### Action item
In the data that follows, every line containing the word "Hachez" should be returned.

### Given information
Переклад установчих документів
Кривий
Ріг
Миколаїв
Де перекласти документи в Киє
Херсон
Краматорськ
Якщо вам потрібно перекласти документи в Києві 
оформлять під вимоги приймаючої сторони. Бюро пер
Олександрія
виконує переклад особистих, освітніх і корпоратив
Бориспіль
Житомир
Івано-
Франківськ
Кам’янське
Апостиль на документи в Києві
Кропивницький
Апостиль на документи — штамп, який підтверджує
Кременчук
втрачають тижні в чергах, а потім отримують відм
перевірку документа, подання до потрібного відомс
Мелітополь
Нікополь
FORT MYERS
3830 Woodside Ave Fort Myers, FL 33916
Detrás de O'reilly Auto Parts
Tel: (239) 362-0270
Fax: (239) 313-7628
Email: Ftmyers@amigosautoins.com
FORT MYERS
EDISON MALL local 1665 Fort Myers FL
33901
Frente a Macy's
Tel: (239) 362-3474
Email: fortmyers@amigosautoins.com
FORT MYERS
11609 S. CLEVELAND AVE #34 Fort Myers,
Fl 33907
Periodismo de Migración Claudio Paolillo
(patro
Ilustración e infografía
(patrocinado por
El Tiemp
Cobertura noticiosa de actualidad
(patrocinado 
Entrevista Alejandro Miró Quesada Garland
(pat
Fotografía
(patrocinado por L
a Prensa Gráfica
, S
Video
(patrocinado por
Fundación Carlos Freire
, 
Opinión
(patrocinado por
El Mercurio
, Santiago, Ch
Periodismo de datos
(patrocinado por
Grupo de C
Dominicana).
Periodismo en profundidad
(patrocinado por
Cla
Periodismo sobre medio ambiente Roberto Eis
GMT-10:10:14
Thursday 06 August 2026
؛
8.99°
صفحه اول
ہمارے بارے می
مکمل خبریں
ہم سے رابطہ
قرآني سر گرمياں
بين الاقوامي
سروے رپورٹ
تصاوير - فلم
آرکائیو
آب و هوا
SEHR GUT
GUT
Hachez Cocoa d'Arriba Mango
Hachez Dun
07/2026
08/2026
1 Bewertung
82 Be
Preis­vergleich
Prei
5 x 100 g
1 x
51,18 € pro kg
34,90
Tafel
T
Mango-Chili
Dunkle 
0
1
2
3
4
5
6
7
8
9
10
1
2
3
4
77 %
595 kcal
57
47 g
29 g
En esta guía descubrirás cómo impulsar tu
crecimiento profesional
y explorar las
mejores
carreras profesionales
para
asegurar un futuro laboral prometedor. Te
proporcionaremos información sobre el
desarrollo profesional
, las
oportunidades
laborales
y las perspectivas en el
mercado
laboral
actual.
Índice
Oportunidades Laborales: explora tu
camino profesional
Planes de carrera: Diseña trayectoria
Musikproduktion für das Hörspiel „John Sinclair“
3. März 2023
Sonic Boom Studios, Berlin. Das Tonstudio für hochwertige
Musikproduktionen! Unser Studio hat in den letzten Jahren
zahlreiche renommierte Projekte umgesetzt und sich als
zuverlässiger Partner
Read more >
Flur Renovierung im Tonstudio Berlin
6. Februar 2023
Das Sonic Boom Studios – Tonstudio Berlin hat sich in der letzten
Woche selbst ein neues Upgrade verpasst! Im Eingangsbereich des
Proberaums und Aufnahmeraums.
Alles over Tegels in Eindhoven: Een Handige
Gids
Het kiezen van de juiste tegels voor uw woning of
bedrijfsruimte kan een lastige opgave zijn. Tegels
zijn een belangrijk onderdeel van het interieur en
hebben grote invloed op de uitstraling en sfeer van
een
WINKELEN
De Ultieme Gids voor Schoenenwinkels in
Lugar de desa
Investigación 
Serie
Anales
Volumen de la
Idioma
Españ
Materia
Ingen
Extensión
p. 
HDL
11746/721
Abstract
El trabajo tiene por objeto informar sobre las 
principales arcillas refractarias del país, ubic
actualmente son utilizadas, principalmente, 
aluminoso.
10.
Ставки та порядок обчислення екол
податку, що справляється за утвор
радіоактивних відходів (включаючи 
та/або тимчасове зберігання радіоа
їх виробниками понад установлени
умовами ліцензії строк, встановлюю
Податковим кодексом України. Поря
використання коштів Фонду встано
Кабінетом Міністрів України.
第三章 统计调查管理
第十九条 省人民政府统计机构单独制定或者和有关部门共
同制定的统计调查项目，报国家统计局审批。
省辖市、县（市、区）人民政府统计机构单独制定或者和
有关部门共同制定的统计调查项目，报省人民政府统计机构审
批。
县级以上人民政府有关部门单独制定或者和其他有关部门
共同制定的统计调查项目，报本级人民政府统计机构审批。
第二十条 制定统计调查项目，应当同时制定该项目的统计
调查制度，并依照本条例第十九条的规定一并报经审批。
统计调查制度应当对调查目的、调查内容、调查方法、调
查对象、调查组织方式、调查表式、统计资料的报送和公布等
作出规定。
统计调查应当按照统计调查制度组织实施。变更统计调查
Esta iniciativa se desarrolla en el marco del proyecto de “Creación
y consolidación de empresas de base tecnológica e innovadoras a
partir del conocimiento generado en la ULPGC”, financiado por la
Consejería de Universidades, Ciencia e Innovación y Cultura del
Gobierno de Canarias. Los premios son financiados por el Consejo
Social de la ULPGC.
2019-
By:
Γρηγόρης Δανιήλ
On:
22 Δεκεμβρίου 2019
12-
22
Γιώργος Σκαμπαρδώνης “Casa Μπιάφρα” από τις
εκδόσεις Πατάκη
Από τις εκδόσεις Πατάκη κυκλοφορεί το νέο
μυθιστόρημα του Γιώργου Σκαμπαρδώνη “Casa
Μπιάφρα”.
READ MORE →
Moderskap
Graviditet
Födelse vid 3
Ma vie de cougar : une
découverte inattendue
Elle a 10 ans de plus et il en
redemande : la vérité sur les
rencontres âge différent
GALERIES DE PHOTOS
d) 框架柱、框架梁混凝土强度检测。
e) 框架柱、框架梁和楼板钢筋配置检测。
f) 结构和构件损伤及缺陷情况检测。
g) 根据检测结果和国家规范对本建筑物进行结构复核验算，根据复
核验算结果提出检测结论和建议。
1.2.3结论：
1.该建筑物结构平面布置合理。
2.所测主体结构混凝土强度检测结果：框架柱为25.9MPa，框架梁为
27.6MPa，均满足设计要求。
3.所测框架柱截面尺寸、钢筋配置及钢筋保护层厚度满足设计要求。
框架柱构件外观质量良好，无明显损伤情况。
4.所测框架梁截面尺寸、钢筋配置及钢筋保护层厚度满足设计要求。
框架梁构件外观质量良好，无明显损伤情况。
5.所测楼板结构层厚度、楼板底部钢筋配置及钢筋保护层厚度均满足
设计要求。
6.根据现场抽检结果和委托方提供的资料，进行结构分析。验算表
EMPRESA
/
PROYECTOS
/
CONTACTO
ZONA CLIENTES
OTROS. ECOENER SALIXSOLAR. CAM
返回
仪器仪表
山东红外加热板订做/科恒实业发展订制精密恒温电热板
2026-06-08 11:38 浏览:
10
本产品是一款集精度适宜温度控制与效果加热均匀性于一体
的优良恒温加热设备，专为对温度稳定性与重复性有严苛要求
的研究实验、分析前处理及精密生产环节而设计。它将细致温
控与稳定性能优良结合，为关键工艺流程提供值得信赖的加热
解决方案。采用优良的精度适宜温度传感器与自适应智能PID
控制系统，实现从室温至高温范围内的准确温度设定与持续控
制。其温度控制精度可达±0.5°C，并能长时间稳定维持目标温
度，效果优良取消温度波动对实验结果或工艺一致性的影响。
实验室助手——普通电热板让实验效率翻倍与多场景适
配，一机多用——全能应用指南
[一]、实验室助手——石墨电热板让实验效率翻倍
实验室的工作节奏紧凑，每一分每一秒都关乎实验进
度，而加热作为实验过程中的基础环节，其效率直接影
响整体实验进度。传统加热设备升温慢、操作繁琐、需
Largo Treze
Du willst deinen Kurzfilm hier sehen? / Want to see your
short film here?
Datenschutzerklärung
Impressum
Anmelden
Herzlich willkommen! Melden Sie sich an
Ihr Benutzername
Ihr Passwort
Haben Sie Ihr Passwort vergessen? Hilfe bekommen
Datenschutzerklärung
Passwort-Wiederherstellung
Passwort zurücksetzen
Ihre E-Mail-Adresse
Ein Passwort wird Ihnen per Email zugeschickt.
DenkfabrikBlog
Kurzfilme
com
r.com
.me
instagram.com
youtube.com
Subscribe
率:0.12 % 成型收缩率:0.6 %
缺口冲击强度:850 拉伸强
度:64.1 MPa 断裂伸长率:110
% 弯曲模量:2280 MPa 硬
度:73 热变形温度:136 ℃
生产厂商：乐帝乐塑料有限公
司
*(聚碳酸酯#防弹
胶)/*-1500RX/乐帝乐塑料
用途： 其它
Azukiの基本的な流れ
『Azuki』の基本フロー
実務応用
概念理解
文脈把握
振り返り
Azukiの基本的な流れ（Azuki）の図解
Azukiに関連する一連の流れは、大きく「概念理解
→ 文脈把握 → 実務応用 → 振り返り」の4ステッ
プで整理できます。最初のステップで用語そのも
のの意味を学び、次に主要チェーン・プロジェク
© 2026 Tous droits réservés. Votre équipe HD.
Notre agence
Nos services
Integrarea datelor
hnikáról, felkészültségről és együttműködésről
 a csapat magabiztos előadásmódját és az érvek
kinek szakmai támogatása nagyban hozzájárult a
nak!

### Solution for this task
Hachez Cocoa d'Arriba Mango
Hachez Dun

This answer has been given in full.